What you are asked to do:
In the listing below, find each line that holds "Disable" and list it.

Data under study:
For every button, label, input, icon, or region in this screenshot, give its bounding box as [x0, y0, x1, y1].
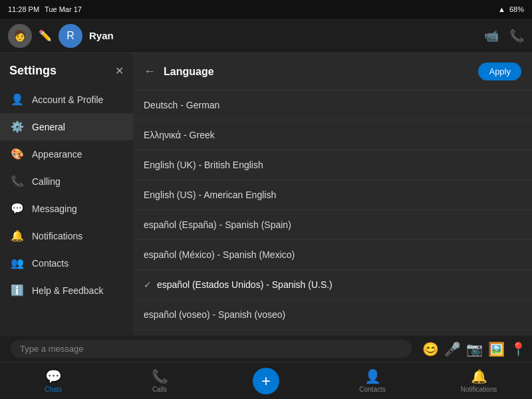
bottom-area: Type a message 😊 🎤 📷 🖼️ 📍 💬 Chats 📞 Call…: [0, 336, 532, 399]
appearance-icon: 🎨: [11, 148, 24, 160]
menu-item-messaging[interactable]: 💬 Messaging: [0, 195, 133, 222]
top-bar: 🧑 ✏️ R Ryan 📹 📞: [0, 19, 532, 53]
image-icon[interactable]: 🖼️: [488, 341, 505, 357]
nav-contacts-label: Contacts: [359, 386, 385, 393]
phone-call-icon[interactable]: 📞: [509, 29, 524, 43]
close-button[interactable]: ✕: [115, 65, 124, 77]
help-icon: ℹ️: [11, 284, 24, 297]
lang-label-de: Deutsch - German: [144, 100, 219, 110]
lang-item-de[interactable]: Deutsch - German: [133, 90, 532, 120]
message-placeholder: Type a message: [20, 344, 83, 354]
status-right: ▲ 68%: [498, 5, 524, 13]
nav-plus[interactable]: +: [213, 368, 319, 394]
emoji-icon[interactable]: 😊: [422, 341, 439, 357]
notifications-icon: 🔔: [11, 229, 24, 242]
lang-item-es-mx[interactable]: español (México) - Spanish (Mexico): [133, 240, 532, 270]
menu-item-calling[interactable]: 📞 Calling: [0, 168, 133, 195]
lang-item-es-us[interactable]: ✓ español (Estados Unidos) - Spanish (U.…: [133, 270, 532, 300]
selected-check-icon: ✓: [144, 279, 152, 290]
nav-calls[interactable]: 📞 Calls: [106, 368, 213, 393]
nav-chats[interactable]: 💬 Chats: [0, 368, 106, 393]
menu-item-account[interactable]: 👤 Account & Profile: [0, 86, 133, 113]
settings-panel: Settings ✕ 👤 Account & Profile ⚙️ Genera…: [0, 53, 133, 336]
lang-label-es-mx: español (México) - Spanish (Mexico): [144, 249, 295, 260]
message-input[interactable]: Type a message: [11, 340, 412, 358]
menu-label-account: Account & Profile: [32, 94, 103, 105]
menu-label-contacts: Contacts: [32, 258, 68, 269]
nav-calls-label: Calls: [152, 386, 167, 393]
nav-chats-label: Chats: [45, 386, 62, 393]
chats-icon: 💬: [45, 368, 62, 384]
menu-label-notifications: Notifications: [32, 231, 82, 241]
video-call-icon[interactable]: 📹: [484, 29, 499, 43]
location-icon[interactable]: 📍: [510, 341, 527, 357]
menu-label-appearance: Appearance: [32, 149, 82, 160]
lang-item-en-uk[interactable]: English (UK) - British English: [133, 150, 532, 180]
bottom-nav: 💬 Chats 📞 Calls + 👤 Contacts 🔔 Notificat…: [0, 362, 532, 399]
mic-icon[interactable]: 🎤: [444, 341, 461, 357]
time: 11:28 PM: [8, 5, 39, 13]
menu-item-contacts[interactable]: 👥 Contacts: [0, 249, 133, 277]
messaging-icon: 💬: [11, 202, 24, 215]
contacts-icon: 👥: [11, 257, 24, 269]
lang-label-es-vo: español (voseo) - Spanish (voseo): [144, 309, 285, 320]
lang-label-en-us: English (US) - American English: [144, 190, 276, 200]
lang-label-el: Ελληνικά - Greek: [144, 130, 215, 140]
lang-item-el[interactable]: Ελληνικά - Greek: [133, 120, 532, 150]
language-panel: ← Language Apply Deutsch - German Ελληνι…: [133, 53, 532, 336]
user-name: Ryan: [89, 30, 477, 41]
notifications-nav-icon: 🔔: [471, 368, 487, 384]
menu-item-general[interactable]: ⚙️ General: [0, 113, 133, 140]
language-list: Deutsch - German Ελληνικά - Greek Englis…: [133, 90, 532, 336]
calls-icon: 📞: [152, 368, 168, 384]
status-left: 11:28 PM Tue Mar 17: [8, 5, 82, 13]
menu-item-notifications[interactable]: 🔔 Notifications: [0, 222, 133, 249]
menu-label-help: Help & Feedback: [32, 285, 103, 296]
language-header: ← Language Apply: [133, 53, 532, 90]
calling-icon: 📞: [11, 175, 24, 188]
back-icon[interactable]: ←: [144, 65, 156, 78]
contacts-nav-icon: 👤: [364, 368, 381, 384]
menu-label-messaging: Messaging: [32, 203, 77, 214]
plus-button[interactable]: +: [253, 368, 279, 394]
language-title: Language: [164, 66, 470, 78]
status-bar: 11:28 PM Tue Mar 17 ▲ 68%: [0, 0, 532, 19]
menu-item-appearance[interactable]: 🎨 Appearance: [0, 140, 133, 168]
lang-label-en-uk: English (UK) - British English: [144, 160, 263, 170]
plus-icon: +: [261, 372, 271, 390]
menu-label-general: General: [32, 122, 65, 132]
nav-contacts[interactable]: 👤 Contacts: [319, 368, 426, 393]
top-bar-icons: 📹 📞: [484, 29, 524, 43]
camera-icon[interactable]: 📷: [466, 341, 483, 357]
settings-header: Settings ✕: [0, 64, 133, 86]
account-icon: 👤: [11, 93, 24, 106]
user-avatar: R: [59, 24, 82, 48]
menu-item-help[interactable]: ℹ️ Help & Feedback: [0, 277, 133, 304]
settings-title: Settings: [9, 64, 57, 78]
date: Tue Mar 17: [45, 5, 82, 13]
lang-item-et[interactable]: eesti - Estonian: [133, 330, 532, 336]
lang-item-es-es[interactable]: español (España) - Spanish (Spain): [133, 210, 532, 240]
app-container: 🧑 ✏️ R Ryan 📹 📞 🔍 People, groups &... R …: [0, 19, 532, 399]
content-area: 🔍 People, groups &... R Ryan Call ended …: [0, 53, 532, 336]
lang-item-en-us[interactable]: English (US) - American English: [133, 180, 532, 210]
lang-label-es-us: español (Estados Unidos) - Spanish (U.S.…: [157, 279, 332, 290]
message-bar-row: Type a message 😊 🎤 📷 🖼️ 📍: [0, 336, 532, 362]
lang-item-es-vo[interactable]: español (voseo) - Spanish (voseo): [133, 300, 532, 330]
general-icon: ⚙️: [11, 120, 24, 133]
battery: 68%: [509, 5, 524, 13]
menu-label-calling: Calling: [32, 176, 61, 187]
nav-notifications-label: Notifications: [461, 386, 497, 393]
apply-button[interactable]: Apply: [478, 63, 521, 80]
nav-notifications[interactable]: 🔔 Notifications: [426, 368, 532, 393]
avatar: 🧑: [8, 24, 32, 48]
lang-label-es-es: español (España) - Spanish (Spain): [144, 219, 291, 230]
settings-overlay: Settings ✕ 👤 Account & Profile ⚙️ Genera…: [0, 53, 532, 336]
wifi-icon: ▲: [498, 5, 505, 13]
edit-icon[interactable]: ✏️: [39, 29, 52, 42]
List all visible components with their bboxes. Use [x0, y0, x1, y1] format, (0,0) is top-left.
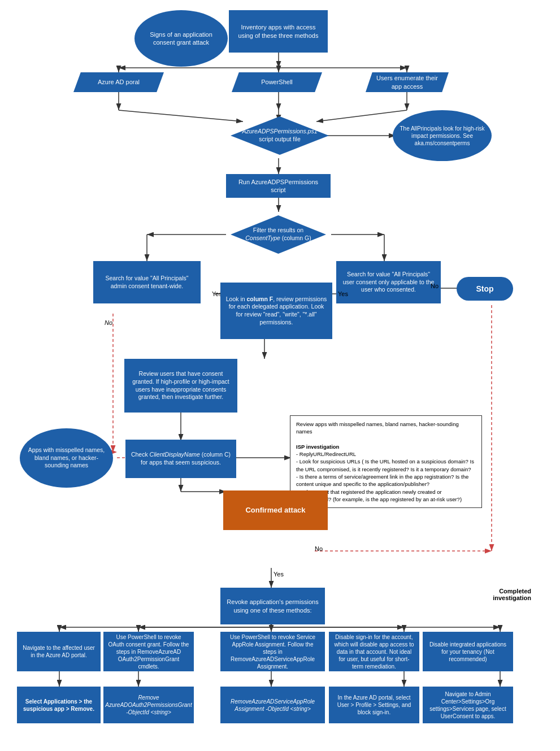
yes-label-confirmed: Yes [274, 571, 284, 578]
remove-service-label: RemoveAzureADServiceAppRole Assignment -… [225, 698, 320, 713]
powershell-node: PowerShell [232, 72, 322, 92]
allprincipals-label: The AllPrincipals look for high-risk imp… [398, 125, 486, 147]
admin-center-label: Navigate to Admin Center>Settings>Org se… [427, 691, 509, 720]
svg-line-12 [119, 110, 243, 121]
search-admin-label: Search for value "All Principals" admin … [98, 275, 196, 290]
no-label-admin: No [105, 319, 112, 326]
azure-ad-portal-label: In the Azure AD portal, select User > Pr… [333, 694, 415, 716]
script-diamond-label: AzureADPSPermissions.ps1script output fi… [242, 128, 317, 143]
column-f-node: Look in column F, review permissions for… [220, 283, 332, 339]
admin-center-node: Navigate to Admin Center>Settings>Org se… [423, 687, 513, 723]
yes-label-2: Yes [338, 290, 348, 297]
check-display-node: Check ClientDisplayName (column C) for a… [125, 440, 236, 478]
revoke-node: Revoke application's permissions using o… [220, 588, 325, 624]
users-enum-label: Users enumerate their app access [375, 74, 440, 90]
inventory-node: Inventory apps with access using of thes… [229, 10, 328, 53]
run-script-node: Run AzureADPSPermissions script [226, 174, 331, 198]
apps-misspelled-label: Apps with misspelled names, bland names,… [25, 446, 107, 470]
revoke-label: Revoke application's permissions using o… [225, 598, 320, 614]
search-admin-node: Search for value "All Principals" admin … [93, 261, 201, 303]
ps1-node: Use PowerShell to revoke OAuth consent g… [103, 632, 194, 671]
search-user-label: Search for value "All Principals" user c… [341, 271, 436, 294]
inventory-label: Inventory apps with access using of thes… [233, 23, 323, 40]
stop-label: Stop [476, 284, 493, 294]
filter-node: Filter the results on ConsentType (colum… [226, 212, 331, 257]
check-display-label: Check ClientDisplayName (column C) for a… [130, 451, 232, 466]
review-users-node: Review users that have consent granted. … [124, 359, 237, 413]
disable-signin-node: Disable sign-in for the account, which w… [329, 632, 419, 671]
no-label-user: No [431, 283, 439, 289]
select-app-label: Select Applications > the suspicious app… [21, 698, 96, 713]
nav1-label: Navigate to the affected user in the Azu… [21, 644, 96, 659]
azure-ad-portal-node: In the Azure AD portal, select User > Pr… [329, 687, 419, 723]
allprincipals-node: The AllPrincipals look for high-risk imp… [393, 110, 492, 161]
select-app-node: Select Applications > the suspicious app… [17, 687, 101, 723]
script-diamond-node: AzureADPSPermissions.ps1script output fi… [226, 113, 333, 158]
powershell-label: PowerShell [261, 78, 293, 86]
disable-signin-label: Disable sign-in for the account, which w… [333, 633, 415, 670]
disable-integrated-label: Disable integrated applications for your… [427, 641, 509, 663]
ps1-label: Use PowerShell to revoke OAuth consent g… [108, 633, 189, 670]
apps-misspelled-node: Apps with misspelled names, bland names,… [20, 428, 113, 488]
column-f-label: Look in column F, review permissions for… [225, 296, 328, 327]
filter-label: Filter the results on ConsentType (colum… [237, 227, 319, 242]
remove-oauth-label: Remove AzureADOAuth2PermissionsGrant -Ob… [105, 694, 192, 716]
ps2-node: Use PowerShell to revoke Service AppRole… [220, 632, 325, 671]
azure-ad-node: Azure AD poral [73, 72, 164, 92]
nav1-node: Navigate to the affected user in the Azu… [17, 632, 101, 671]
remove-service-node: RemoveAzureADServiceAppRole Assignment -… [220, 687, 325, 723]
confirmed-attack-label: Confirmed attack [245, 506, 305, 515]
start-node: Signs of an application consent grant at… [134, 10, 228, 67]
ps2-label: Use PowerShell to revoke Service AppRole… [225, 633, 320, 670]
review-users-label: Review users that have consent granted. … [129, 370, 233, 401]
disable-integrated-node: Disable integrated applications for your… [423, 632, 513, 671]
stop-node: Stop [457, 277, 513, 301]
start-label: Signs of an application consent grant at… [140, 31, 222, 47]
confirmed-attack-node: Confirmed attack [223, 490, 328, 530]
completed-investigation-label: Completed investigation [463, 588, 531, 601]
search-user-node: Search for value "All Principals" user c… [336, 261, 441, 303]
azure-ad-label: Azure AD poral [98, 78, 140, 86]
users-enum-node: Users enumerate their app access [366, 72, 449, 92]
remove-oauth-node: Remove AzureADOAuth2PermissionsGrant -Ob… [103, 687, 194, 723]
flowchart: Signs of an application consent grant at… [0, 0, 560, 751]
no-label-confirmed: No [315, 545, 323, 552]
run-script-label: Run AzureADPSPermissions script [231, 178, 326, 194]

Exercise solution:
disable-signin-node: Disable sign-in for the account, which w… [329, 632, 419, 671]
disable-signin-label: Disable sign-in for the account, which w… [333, 633, 415, 670]
disable-integrated-label: Disable integrated applications for your… [427, 641, 509, 663]
disable-integrated-node: Disable integrated applications for your… [423, 632, 513, 671]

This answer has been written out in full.